=== EXTRACTED DATA ===
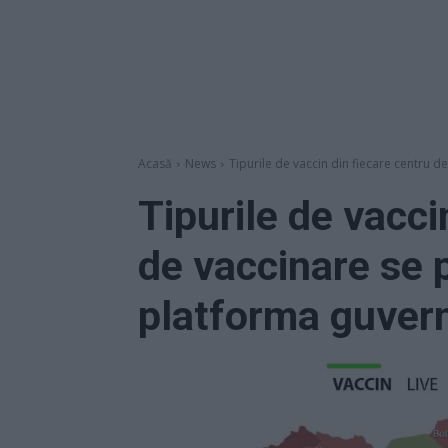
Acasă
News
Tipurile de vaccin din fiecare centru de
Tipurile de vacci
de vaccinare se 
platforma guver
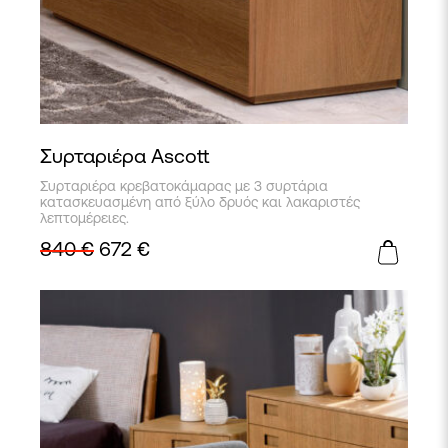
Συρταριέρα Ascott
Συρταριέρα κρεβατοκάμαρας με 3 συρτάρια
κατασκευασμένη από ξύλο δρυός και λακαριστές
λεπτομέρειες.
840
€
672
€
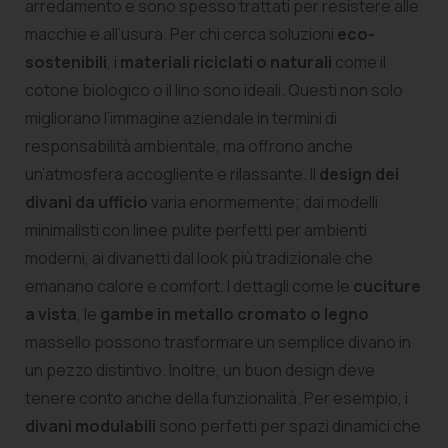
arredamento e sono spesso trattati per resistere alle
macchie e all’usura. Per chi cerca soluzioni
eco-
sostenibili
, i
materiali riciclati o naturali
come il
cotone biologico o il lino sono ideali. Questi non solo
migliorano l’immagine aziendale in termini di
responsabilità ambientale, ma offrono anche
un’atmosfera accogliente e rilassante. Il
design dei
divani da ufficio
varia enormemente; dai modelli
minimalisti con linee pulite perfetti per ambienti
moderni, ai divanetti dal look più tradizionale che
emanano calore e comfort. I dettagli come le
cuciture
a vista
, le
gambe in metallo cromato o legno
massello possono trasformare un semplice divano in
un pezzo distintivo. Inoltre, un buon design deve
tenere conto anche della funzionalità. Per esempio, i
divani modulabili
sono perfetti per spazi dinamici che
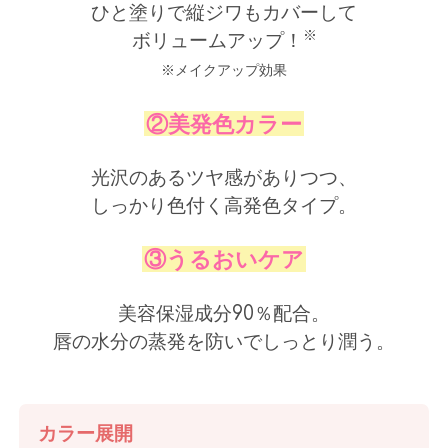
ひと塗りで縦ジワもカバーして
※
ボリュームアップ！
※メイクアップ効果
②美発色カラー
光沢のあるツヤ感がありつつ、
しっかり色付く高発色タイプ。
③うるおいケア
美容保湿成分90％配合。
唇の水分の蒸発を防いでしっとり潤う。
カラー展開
===
=== EXTRACTED DATA ===
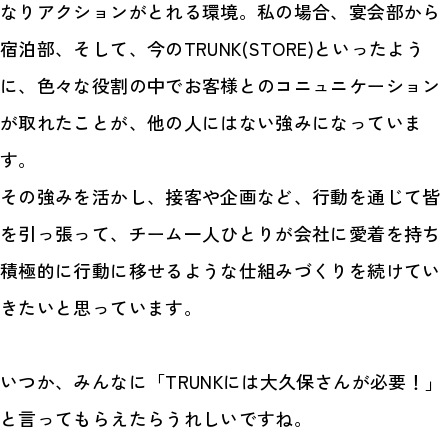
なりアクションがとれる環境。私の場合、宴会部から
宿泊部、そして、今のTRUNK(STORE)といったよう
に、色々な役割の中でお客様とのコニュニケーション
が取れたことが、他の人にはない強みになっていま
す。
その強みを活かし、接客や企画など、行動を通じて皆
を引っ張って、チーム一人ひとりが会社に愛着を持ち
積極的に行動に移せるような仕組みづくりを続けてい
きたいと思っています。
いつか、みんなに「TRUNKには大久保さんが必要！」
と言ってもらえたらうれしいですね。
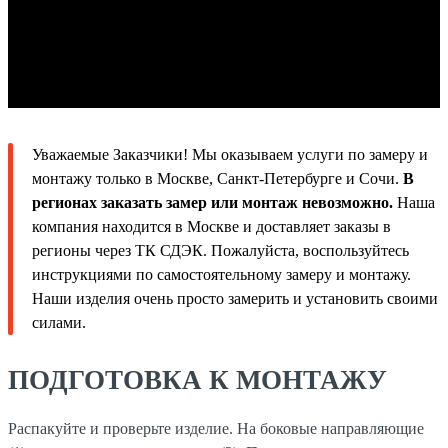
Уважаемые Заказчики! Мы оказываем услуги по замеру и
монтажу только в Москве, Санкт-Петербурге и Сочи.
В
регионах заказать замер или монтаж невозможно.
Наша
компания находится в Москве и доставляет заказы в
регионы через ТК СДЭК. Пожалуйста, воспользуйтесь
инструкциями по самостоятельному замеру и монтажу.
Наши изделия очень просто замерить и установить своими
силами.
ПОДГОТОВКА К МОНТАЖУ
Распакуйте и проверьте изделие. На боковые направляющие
===
=== EXTRACTED DATA ===
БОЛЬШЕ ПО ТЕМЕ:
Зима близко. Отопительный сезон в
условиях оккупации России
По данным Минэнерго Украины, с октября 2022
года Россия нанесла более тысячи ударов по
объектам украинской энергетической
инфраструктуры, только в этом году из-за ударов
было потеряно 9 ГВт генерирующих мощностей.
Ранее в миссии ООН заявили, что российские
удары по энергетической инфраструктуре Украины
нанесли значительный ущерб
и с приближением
===
- **PROBLEM REQUIREMENTS**: Everything above from the line containing "регионах заказать замер" down to the line containing "Распакуйте и проверьте" is to be transcribed exactly, with both of those lines included and nothing else added.

- **SOLUTION TO THE PROBLEM**:
регионах заказать замер или монтаж невозможно.
Наша
компания находится в Москве и доставляет заказы в
регионы через ТК СДЭК. Пожалуйста, воспользуйтесь
инструкциями по самостоятельному замеру и монтажу.
Наши изделия очень просто замерить и установить своими
силами.
ПОДГОТОВКА К МОНТАЖУ
Распакуйте и проверьте изделие. На боковые направляющие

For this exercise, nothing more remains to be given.